*Input material*:
□ □ □ □

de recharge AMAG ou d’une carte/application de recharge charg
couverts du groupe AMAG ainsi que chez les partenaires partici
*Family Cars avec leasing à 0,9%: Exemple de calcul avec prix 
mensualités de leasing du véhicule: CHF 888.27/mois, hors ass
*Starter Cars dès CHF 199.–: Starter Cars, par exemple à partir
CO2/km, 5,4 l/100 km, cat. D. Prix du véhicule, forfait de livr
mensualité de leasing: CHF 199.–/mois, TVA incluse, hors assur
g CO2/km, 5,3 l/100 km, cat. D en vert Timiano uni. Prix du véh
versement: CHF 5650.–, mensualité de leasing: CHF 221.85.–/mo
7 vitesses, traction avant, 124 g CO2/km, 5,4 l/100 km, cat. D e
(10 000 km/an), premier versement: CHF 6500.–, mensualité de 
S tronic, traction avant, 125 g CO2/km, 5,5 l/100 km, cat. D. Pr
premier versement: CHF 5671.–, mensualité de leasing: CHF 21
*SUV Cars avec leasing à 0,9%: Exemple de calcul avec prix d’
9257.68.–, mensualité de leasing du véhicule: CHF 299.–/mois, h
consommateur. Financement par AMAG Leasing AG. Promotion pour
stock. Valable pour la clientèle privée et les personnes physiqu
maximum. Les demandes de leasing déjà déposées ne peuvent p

□ □ □ □

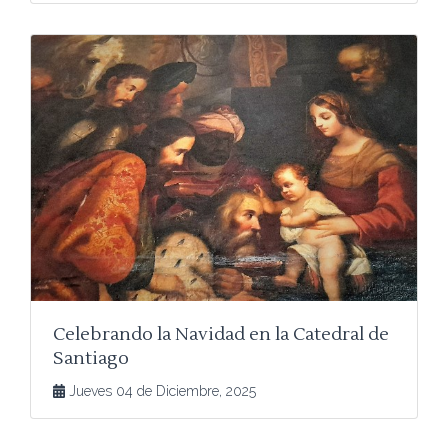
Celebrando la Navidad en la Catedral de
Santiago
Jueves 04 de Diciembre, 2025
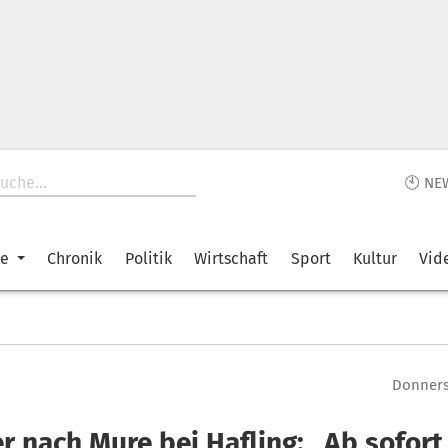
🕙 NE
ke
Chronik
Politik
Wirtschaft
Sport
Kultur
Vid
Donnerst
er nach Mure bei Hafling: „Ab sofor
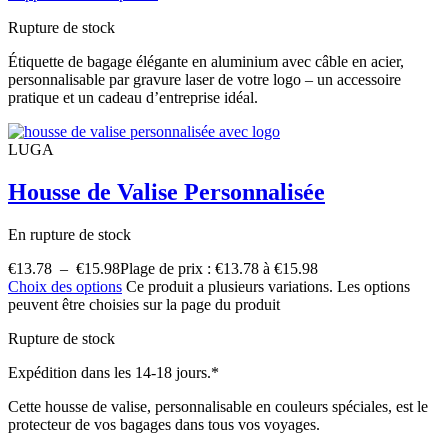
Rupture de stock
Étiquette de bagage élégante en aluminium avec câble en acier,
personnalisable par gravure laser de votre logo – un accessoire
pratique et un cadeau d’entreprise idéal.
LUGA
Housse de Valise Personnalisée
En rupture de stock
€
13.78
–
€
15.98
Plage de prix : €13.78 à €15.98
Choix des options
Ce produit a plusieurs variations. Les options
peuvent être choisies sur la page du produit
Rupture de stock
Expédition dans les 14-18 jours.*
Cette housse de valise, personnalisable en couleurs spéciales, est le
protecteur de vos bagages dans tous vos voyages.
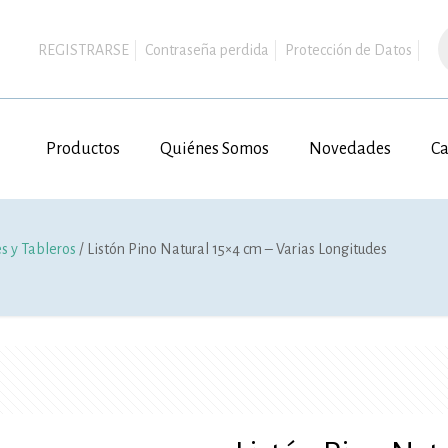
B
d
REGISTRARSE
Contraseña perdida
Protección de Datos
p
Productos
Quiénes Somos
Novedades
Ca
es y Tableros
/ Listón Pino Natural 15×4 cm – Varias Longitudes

□ □ □ □

*Brief*:
Print the line above containing "Jueves 04 de Diciembre, 2025", the line containing "cm – Varias Longitudes", and everything between them, exactly as written. Pictures stay out.

*Written response*:
Jueves 04 de Diciembre, 2025
🕙 NE
ke
Chronik
Politik
Wirtschaft
Sport
Kultur
Vid
Donnerst
er nach Mure bei Hafling: „Ab sofor
Rupture de stock
Étiquette de bagage élégante en aluminium avec câble en acier,
personnalisable par gravure laser de votre logo – un accessoire
pratique et un cadeau d’entreprise idéal.
LUGA
Housse de Valise Personnalisée
En rupture de stock
€
13.78
–
€
15.98
Plage de prix : €13.78 à €15.98
Choix des options
Ce produit a plusieurs variations. Les options
peuvent être choisies sur la page du produit
Rupture de stock
Expédition dans les 14-18 jours.*
Cette housse de valise, personnalisable en couleurs spéciales, est le
protecteur de vos bagages dans tous vos voyages.
B
d
REGISTRARSE
Contraseña perdida
Protección de Datos
p
Productos
Quiénes Somos
Novedades
Ca
es y Tableros
/ Listón Pino Natural 15×4 cm – Varias Longitudes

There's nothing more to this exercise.